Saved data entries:
☆ ☆ ☆ ☆ ☆
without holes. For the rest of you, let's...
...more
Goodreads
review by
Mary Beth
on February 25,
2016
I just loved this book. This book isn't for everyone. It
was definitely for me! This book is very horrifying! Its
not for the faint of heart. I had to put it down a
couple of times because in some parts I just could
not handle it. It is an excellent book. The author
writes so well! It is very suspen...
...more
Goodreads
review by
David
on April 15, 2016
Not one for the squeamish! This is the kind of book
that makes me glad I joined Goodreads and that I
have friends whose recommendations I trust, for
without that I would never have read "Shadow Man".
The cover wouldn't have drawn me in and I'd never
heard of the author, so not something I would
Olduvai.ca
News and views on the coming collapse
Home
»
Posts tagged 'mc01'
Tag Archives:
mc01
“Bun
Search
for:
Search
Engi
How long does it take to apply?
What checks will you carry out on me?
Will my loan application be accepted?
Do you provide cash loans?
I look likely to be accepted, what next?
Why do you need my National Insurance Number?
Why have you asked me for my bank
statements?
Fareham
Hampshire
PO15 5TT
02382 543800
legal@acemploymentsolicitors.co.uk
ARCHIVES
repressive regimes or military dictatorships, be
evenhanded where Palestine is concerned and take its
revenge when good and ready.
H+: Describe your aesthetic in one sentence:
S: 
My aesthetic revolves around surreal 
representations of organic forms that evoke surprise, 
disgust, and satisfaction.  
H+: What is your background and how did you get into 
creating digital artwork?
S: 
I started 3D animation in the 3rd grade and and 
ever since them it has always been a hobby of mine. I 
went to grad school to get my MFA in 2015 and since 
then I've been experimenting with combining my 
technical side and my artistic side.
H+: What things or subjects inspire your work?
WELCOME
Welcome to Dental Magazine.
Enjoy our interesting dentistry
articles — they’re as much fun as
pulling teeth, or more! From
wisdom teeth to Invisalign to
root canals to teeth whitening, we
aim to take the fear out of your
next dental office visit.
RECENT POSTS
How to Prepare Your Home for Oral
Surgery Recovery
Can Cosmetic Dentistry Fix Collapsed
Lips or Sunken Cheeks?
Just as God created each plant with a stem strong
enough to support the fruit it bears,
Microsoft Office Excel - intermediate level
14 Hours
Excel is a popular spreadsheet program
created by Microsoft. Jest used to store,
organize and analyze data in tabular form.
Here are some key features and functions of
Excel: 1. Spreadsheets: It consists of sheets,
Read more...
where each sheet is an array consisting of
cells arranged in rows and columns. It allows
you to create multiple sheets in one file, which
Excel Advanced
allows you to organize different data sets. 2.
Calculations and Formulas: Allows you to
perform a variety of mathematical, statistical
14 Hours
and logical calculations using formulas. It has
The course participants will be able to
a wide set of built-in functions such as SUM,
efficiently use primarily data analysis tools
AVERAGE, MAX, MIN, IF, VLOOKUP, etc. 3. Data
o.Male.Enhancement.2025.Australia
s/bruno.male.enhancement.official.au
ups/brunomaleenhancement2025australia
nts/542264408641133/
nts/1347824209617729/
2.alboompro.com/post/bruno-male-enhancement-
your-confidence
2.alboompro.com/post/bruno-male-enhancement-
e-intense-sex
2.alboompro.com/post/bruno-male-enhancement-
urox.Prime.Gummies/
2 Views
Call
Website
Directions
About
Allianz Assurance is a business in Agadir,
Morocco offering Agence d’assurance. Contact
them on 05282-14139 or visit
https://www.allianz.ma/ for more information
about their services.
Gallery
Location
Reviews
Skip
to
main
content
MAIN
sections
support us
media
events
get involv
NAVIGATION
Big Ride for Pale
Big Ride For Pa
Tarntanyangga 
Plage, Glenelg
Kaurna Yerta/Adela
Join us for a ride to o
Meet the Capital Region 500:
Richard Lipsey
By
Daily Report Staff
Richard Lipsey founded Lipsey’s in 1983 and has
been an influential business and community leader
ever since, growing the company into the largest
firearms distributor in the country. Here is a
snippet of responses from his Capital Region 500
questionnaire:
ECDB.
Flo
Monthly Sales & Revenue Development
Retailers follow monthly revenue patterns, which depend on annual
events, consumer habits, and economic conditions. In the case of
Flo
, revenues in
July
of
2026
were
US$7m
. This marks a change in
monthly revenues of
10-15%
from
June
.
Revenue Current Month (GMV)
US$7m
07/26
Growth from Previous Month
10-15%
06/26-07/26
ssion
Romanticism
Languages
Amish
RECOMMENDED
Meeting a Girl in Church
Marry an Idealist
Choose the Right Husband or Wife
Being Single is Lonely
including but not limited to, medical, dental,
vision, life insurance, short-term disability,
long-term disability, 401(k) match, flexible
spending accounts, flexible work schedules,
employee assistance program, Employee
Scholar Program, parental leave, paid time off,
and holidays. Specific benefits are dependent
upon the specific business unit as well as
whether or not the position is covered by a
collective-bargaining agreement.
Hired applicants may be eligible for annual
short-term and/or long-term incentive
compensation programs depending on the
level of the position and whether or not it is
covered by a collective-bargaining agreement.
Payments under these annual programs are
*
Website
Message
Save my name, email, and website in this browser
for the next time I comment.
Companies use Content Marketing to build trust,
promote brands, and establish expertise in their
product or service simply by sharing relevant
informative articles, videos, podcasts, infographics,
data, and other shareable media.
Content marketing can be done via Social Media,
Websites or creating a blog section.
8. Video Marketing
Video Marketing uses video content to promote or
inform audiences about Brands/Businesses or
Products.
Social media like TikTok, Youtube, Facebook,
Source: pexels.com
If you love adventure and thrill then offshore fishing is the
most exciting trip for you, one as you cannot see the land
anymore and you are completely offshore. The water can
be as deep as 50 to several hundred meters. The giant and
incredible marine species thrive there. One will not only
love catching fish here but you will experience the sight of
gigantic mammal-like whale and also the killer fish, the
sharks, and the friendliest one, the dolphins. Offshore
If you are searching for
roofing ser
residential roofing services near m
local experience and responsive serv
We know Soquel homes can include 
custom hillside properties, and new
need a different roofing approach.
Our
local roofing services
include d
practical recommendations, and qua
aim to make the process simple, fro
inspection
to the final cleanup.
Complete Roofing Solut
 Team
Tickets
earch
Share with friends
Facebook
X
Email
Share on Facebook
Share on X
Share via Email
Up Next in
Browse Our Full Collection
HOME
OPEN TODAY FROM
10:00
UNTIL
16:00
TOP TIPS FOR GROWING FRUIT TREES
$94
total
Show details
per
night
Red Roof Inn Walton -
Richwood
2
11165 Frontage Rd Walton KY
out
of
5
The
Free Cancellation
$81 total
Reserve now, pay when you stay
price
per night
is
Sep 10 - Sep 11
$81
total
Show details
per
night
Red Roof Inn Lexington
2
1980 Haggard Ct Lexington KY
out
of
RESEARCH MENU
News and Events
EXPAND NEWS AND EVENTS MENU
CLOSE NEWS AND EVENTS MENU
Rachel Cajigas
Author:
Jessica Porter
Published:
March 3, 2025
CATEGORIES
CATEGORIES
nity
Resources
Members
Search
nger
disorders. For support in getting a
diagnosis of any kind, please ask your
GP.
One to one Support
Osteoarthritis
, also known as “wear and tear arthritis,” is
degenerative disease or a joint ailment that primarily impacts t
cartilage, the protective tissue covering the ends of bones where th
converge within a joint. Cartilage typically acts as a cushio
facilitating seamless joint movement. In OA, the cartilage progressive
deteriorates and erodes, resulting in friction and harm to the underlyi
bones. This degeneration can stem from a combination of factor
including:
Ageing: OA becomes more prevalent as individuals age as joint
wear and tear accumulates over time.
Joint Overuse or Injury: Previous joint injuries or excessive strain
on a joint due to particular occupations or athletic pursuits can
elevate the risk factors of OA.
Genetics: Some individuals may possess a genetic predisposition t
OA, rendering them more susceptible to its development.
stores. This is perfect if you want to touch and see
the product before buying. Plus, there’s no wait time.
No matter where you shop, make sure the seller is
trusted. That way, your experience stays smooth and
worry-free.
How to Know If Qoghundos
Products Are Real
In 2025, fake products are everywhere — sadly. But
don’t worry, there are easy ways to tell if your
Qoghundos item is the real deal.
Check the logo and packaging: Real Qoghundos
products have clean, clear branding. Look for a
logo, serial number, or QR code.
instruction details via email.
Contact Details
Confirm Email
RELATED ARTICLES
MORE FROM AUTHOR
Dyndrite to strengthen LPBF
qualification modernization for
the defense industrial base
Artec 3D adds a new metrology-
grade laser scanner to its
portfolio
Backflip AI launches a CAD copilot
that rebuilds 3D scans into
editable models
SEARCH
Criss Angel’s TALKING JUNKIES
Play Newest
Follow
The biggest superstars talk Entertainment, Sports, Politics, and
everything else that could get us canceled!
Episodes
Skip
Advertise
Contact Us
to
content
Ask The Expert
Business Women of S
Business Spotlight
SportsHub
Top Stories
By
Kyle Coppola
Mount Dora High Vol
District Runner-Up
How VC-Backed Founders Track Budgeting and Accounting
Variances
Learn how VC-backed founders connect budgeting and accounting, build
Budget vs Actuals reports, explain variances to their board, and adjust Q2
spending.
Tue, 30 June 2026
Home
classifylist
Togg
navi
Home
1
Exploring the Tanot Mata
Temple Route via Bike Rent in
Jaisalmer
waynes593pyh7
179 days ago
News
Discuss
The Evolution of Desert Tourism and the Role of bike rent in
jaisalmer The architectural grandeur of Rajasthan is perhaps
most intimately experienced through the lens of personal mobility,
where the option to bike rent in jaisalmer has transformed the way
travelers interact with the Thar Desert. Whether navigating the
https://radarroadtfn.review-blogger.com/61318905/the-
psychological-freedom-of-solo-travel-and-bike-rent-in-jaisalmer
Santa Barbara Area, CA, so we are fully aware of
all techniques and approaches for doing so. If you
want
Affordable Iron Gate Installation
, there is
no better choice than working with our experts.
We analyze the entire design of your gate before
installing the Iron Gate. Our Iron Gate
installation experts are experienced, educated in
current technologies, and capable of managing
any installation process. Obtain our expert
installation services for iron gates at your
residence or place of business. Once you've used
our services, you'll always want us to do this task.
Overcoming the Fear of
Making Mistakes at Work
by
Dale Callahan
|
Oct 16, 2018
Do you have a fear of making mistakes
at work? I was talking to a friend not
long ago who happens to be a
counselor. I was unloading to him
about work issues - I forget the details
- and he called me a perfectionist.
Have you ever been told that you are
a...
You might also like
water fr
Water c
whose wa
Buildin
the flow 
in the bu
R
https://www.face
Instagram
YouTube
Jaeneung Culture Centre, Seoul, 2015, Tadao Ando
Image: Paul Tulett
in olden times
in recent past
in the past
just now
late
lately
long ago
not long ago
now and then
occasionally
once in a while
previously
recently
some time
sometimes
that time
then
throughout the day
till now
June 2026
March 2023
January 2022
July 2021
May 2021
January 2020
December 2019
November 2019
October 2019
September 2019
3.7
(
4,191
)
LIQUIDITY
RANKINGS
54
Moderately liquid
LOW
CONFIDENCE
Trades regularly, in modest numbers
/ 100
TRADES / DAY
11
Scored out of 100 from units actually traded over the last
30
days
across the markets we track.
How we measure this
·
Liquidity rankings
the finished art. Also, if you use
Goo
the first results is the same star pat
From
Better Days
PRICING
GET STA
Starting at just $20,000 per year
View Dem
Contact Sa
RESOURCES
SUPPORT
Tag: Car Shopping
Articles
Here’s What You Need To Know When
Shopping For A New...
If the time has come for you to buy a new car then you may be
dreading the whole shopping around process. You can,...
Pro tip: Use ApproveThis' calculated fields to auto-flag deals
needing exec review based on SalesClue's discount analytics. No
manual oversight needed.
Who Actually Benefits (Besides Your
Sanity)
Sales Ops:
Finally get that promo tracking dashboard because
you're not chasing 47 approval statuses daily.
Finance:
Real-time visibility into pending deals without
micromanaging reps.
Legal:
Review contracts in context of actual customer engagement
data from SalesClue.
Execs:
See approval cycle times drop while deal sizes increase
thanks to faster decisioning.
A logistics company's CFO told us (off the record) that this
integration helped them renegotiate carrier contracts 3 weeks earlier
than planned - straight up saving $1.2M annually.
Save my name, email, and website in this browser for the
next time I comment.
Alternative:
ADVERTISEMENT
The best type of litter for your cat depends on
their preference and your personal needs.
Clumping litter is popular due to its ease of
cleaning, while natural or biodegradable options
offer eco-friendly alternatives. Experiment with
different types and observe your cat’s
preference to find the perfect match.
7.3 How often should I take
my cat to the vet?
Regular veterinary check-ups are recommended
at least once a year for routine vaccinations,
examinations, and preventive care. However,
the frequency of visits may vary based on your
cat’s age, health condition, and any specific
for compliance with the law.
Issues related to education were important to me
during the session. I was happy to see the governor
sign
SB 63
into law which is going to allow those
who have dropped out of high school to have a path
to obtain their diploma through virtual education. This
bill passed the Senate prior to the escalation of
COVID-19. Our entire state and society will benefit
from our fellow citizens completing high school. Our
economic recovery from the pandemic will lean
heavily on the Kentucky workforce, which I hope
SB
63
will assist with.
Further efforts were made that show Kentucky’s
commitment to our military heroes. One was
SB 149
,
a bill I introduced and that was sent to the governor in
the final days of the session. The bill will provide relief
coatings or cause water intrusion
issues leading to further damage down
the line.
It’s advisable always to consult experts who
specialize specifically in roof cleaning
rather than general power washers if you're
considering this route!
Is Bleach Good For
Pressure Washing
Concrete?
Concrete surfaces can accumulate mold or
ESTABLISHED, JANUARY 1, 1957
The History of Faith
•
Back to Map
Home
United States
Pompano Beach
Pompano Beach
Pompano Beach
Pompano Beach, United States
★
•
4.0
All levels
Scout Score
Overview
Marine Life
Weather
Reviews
☆ ☆ ☆ ☆ ☆
TASK STATEMENT: Print, without alteration, only the lines above between the one holding "firearms distributor in" and the one holding "8. Video Marketing", inclusive.

SOLUTION TO THE PROBLEM:
firearms distributor in the country. Here is a
snippet of responses from his Capital Region 500
questionnaire:
ECDB.
Flo
Monthly Sales & Revenue Development
Retailers follow monthly revenue patterns, which depend on annual
events, consumer habits, and economic conditions. In the case of
Flo
, revenues in
July
of
2026
were
US$7m
. This marks a change in
monthly revenues of
10-15%
from
June
.
Revenue Current Month (GMV)
US$7m
07/26
Growth from Previous Month
10-15%
06/26-07/26
ssion
Romanticism
Languages
Amish
RECOMMENDED
Meeting a Girl in Church
Marry an Idealist
Choose the Right Husband or Wife
Being Single is Lonely
including but not limited to, medical, dental,
vision, life insurance, short-term disability,
long-term disability, 401(k) match, flexible
spending accounts, flexible work schedules,
employee assistance program, Employee
Scholar Program, parental leave, paid time off,
and holidays. Specific benefits are dependent
upon the specific business unit as well as
whether or not the position is covered by a
collective-bargaining agreement.
Hired applicants may be eligible for annual
short-term and/or long-term incentive
compensation programs depending on the
level of the position and whether or not it is
covered by a collective-bargaining agreement.
Payments under these annual programs are
*
Website
Message
Save my name, email, and website in this browser
for the next time I comment.
Companies use Content Marketing to build trust,
promote brands, and establish expertise in their
product or service simply by sharing relevant
informative articles, videos, podcasts, infographics,
data, and other shareable media.
Content marketing can be done via Social Media,
Websites or creating a blog section.
8. Video Marketing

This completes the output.